D: When u is the root, it's useless to do operation on u, and for each other node v, we need to cost (a[parent[v]]^a[v])*size[v] to make a[parent[v]]==a[v]. Therefore, if we let 1 be the initial root of the tree, and u is the parent of v when root is 1, then node v will contribute (a[u]^a[v])*(n-size[v]) to the answer of nodes in subtree of v, and contribute (a[u]^a[v])*size[v] to the answer of other nodes.

E1: We can use 3 operations to swap two numbers in the permutation: [I]*s*[II]t[III] --> [II]*t*[III]s[I] --> [III]*s*[I]t[II] --> [I]t[II]s[III], and do 2 opartions on 1, n will cause no change. Therefore, we can build operation sequences for p[i] and q[i] separately, and if the parity of lengths of them is the same, we can fill (1, n) to operation sequence of p[i] if it's shorter, or fill (1, m) to operation sequence of q[i]. Otherwise, if n is odd, we can add n operations on 1 for p[i], similar for m is odd. If both n and m are even, the answer doesn't exist.

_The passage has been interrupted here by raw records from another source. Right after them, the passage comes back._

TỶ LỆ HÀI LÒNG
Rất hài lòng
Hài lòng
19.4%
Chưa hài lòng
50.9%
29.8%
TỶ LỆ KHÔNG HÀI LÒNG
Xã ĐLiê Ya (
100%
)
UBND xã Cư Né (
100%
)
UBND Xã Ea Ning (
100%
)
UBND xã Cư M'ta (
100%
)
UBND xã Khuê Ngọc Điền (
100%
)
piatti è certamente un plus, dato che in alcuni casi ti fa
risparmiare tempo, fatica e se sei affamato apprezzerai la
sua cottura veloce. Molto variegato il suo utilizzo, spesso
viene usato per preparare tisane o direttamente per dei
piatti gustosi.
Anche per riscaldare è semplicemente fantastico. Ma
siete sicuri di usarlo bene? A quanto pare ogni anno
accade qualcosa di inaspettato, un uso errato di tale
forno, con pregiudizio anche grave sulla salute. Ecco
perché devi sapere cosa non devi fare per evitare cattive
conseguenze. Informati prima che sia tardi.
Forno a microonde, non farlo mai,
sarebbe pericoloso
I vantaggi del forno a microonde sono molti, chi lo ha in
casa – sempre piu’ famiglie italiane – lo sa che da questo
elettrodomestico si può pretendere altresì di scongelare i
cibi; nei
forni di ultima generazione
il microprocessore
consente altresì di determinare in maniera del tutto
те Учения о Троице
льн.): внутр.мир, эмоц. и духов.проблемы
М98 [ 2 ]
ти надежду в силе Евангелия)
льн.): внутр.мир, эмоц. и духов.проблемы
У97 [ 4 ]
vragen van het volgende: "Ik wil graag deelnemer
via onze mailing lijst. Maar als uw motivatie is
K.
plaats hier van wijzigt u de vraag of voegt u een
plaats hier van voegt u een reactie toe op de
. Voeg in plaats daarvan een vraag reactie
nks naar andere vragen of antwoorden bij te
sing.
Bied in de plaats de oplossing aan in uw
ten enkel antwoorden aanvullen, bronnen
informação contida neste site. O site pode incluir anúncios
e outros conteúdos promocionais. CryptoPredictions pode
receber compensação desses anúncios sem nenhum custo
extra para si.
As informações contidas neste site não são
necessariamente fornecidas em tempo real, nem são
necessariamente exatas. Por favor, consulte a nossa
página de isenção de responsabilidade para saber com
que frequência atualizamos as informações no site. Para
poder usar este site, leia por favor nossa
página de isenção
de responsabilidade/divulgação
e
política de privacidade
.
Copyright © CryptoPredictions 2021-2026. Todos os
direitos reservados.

Why answer doesn't existAssume we do operation on position i, there are i-1 numbers before and n-i numbers after. Therefore, the change of the parity of inversion number will be (i-1)+(n-i)+(i-1)*(n-i)%2, and when n is even, the parity of i-1 and n-i will be different, so the parity of inversion number will be changed after every operation. Therefore, if n and m are even and the initial parity of inversion numbers of p[i] and q[i] are different, the answer doesn't exist.

How did you arrive at the answer for D?

since doing xor on a whole subtree is kind of like doing suffix xor on an array, you can consider do something like difference array, that is, make every edge $$$(u, v)$$$ have a weight of $$$w[u] \text{^} w[v]$$$, then the weight of $$$v$$$ is indeed the xor of path from root to $$$v$$$(except the root, but it is not important), and the problem become "Make all edge have weight $$$0$$$, in one operation you can make an edge's weight xor with $$$c$$$", then it is obvious that xor edge with it's weight is optimal.

Thanksss

Additionally, i wanted to ask is it a common technique to break down an operation on a subtree as an edge.

.

Can you explain why?

My understanding was as follows:If you XOR the root and a certain set of bits get flipped in root's value, then those bits will get flipped for the entire subtree (since operation is on the entire subtree, not just root). So, essentially the problem remains identical just with the flipped bits i.e. you want to match those bits in the root's value with values in its subtree using the XOR operation on the subtree.Consider an example with only 1-bit numbers: If root's value is 1. And its subtree has node1=0, node2=1, node3=0, node4=0, node5=1. Then, if you apply operation on the subtree rooted at the root itself, these numbers will become root=0 and subtree will have node1=1, node2=0, node3=1, node4=1, node5=0. Clearly, the nodes in subtree which had different value compared to root still remained the same before and after the operation.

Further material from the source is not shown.